__What to work on__
State the number of lines in these records that include the string "Creative", and say nothing more.

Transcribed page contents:
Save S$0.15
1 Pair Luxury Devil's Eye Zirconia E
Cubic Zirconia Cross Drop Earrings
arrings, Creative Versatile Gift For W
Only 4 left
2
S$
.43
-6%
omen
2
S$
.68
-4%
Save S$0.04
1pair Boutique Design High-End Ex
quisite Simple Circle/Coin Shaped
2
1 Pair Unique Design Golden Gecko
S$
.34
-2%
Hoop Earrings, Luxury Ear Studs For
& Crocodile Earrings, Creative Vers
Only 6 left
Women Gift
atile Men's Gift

__Solution below__
2